Predicted harvest recapture rate was much higher for Osaka Bay than for Hamana Lake, Urado Bay, or Okayama Prefecture (Table 1), and because no physical evidence is yet available on harvest contribution rates, model assumptions need to be carefully considered. While exploitation rates for Osaka Bay are believed to be quite high, uncertainty remains regarding the calculation of the actual rates. The Delury method used for estimating fishing efficiency (q) was conducted during cold weather months (December-April) when crabs are more easily captured. This could have inflated estimates of q and fishing mortality rate (F). Still, given the rapid growth and relatively high survival of the released crabs in Ariyama's 1990 study, there seems a strong possibility that hatchery releases are making significant contributions to harvests in Osaka Bay. Post-release survival estimates for Osaka Bay were based upon a single study (1990) in which secondary rearing and release conditions may have been substantially improved over those that occur using routine prefectural practices. In particular, leg loss during collection of tank-reared C-4 instars is believed to contribute to early mortality of released crabs. Ariyama (2000) conducted a similar study in 1982 on post-release survival but for this study, secondary rearing was conducted in cement tanks (the more typical prefectural practice), rather than net pens. Survival during the first month after release of C-3 - C-4 juveniles was only 2%. A clear conclusion from this case was that the method of collecting and handling hatchery-produced juvenile crabs for transportation and release can have negative consequences. Highly concentrated batches of juvenile crabs can lead to significant limb loss that in turn will reduce survival of released crabs.

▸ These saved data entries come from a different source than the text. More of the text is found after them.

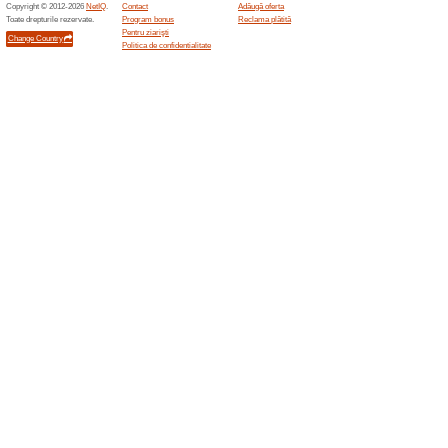
Reduceri şi ocazii a
Lista curentă de ofer
100% a funcţionat
Oferte-spe
Pe site-ul LEGO.com seturile 
Star Wars și Minecraft sunt pr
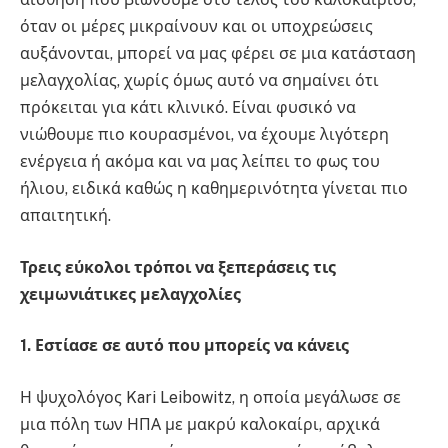
όταν οι μέρες μικραίνουν και οι υποχρεώσεις
αυξάνονται, μπορεί να μας φέρει σε μια κατάσταση
μελαγχολίας, χωρίς όμως αυτό να σημαίνει ότι
πρόκειται για κάτι κλινικό. Είναι φυσικό να
νιώθουμε πιο κουρασμένοι, να έχουμε λιγότερη
ενέργεια ή ακόμα και να μας λείπει το φως του
ήλιου, ειδικά καθώς η καθημερινότητα γίνεται πιο
απαιτητική.
Τρεις εύκολοι τρόποι να ξεπεράσεις τις
χειμωνιάτικες μελαγχολίες
1. Εστίασε σε αυτό που μπορείς να κάνεις
Η ψυχολόγος Kari Leibowitz, η οποία μεγάλωσε σε
μια πόλη των ΗΠΑ με μακρύ καλοκαίρι, αρχικά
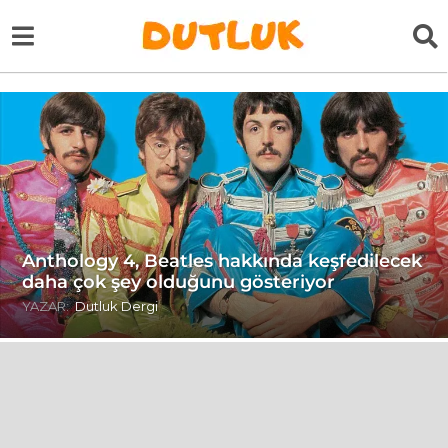
Anthology 4, Beatles hakkında keşfedilecek
daha çok şey olduğunu gösteriyor
YAZAR:
Dutluk Dergi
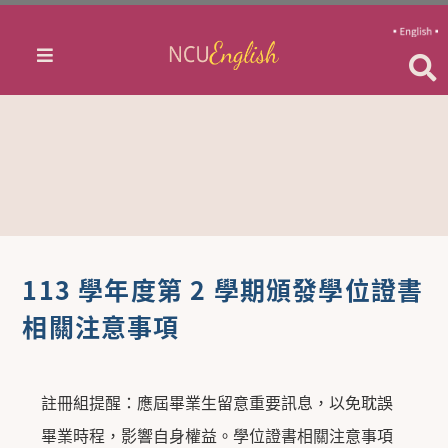
113 學年度第 2 學期頒發學位證書
相關注意事項
註冊組提醒：應屆畢業生留意重要訊息，以免耽誤
畢業時程，影響自身權益。學位證書相關注意事項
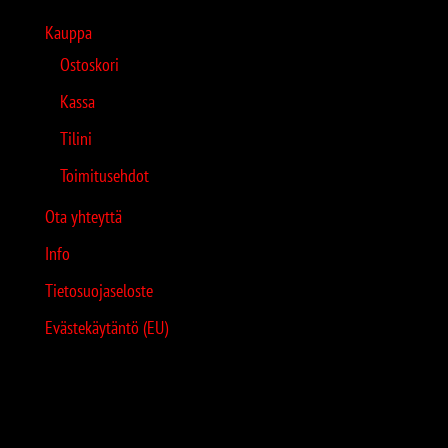
Kauppa
Ostoskori
Kassa
Tilini
Toimitusehdot
Ota yhteyttä
Info
Tietosuojaseloste
Evästekäytäntö (EU)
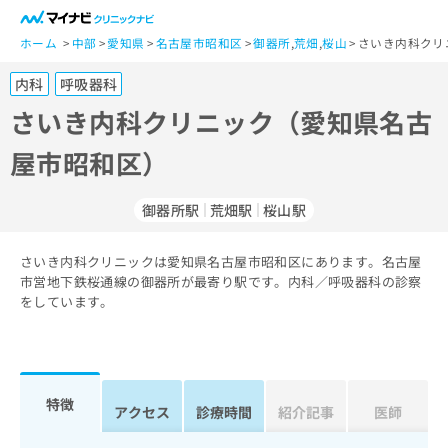
一
般
ホーム
中部
愛知県
名古屋市昭和区
御器所
,
荒畑
,
桜山
さいき内科クリ
ユ
内科
呼吸器科
ー
ザ
さいき内科クリニック（愛知県名古
ー
屋市昭和区）
の
方
は
御器所駅
荒畑駅
桜山駅
こ
ち
さいき内科クリニックは愛知県名古屋市昭和区にあります。名古屋
ら
市営地下鉄桜通線の御器所が最寄り駅です。内科／呼吸器科の診察
をしています。
医
マ
療
イ
関
ナ
係
ビ
者
ク
特徴
アクセス
診療時間
紹介記事
医師
の
リ
方
ニ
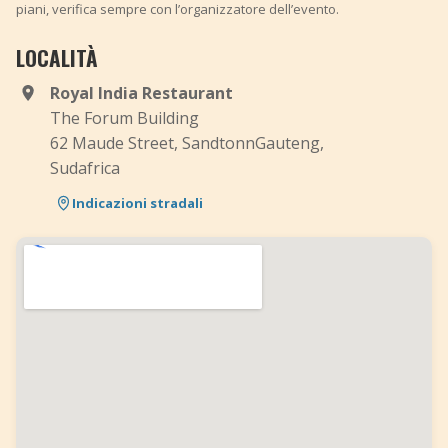
piani, verifica sempre con l’organizzatore dell’evento.
LOCALITÀ
Royal India Restaurant
The Forum Building
62 Maude Street, SandtonnGauteng,
Sudafrica
Indicazioni stradali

These results emphasize the importance of detailed assessment and analysis of factors affecting successful survival of released juveniles. Though we have highlighted the research of several prefectural scientists who are active in developing quantitative evidence for the assessment of hatchery enhancement, in general such research is nascent and is greatly underfunded relative to the investment in hatchery production. There remain many untested fundamental assumptions in the methods used to evaluate harvest recapture rates, and we should attribute high uncertainty levels to these rates (Table 1). Particularly valuable in the future evaluation of hatchery contribution will be recent developments in tagging crabs with micro-wire tags and more conventional external tags (Okamoto 1999; Ariyama et al. 2001). Also, more experimental approaches, such as those utilized by Dr. Okamoto in Hamana Lake, will substantially advance evaluations of how hatchery released crabs contribute to fisheries, and how they interact with wild P. trituberculatus and potentially affect the ecosystems into which they are released. As another example of nascent research, the mtDNA study of Scylla tranquebarica (see sidebar, Applications of Population Genetics to Assess Survivorship of Hatchery-Reared Crabs) also indicated that hatchery releases could make local contributions to populations of a retentive crab species. Genetic markers should be very useful in the future evaluation of scientific approaches in P. trituberculatus as well. These examples of scientific approaches in evaluating the effectiveness of hatchery-based enhancement (see Japanese Sea Ranching Program, Goal 6), while promising, are still embryonic and in need of substantially increased support by government entities, should they be successful. We re-emphasize a central point here: within the Japanese Sea Ranching Program, there has been little scientific evaluation of effectiveness of mass releases of swimming crabs and other species despite its 30-year existence.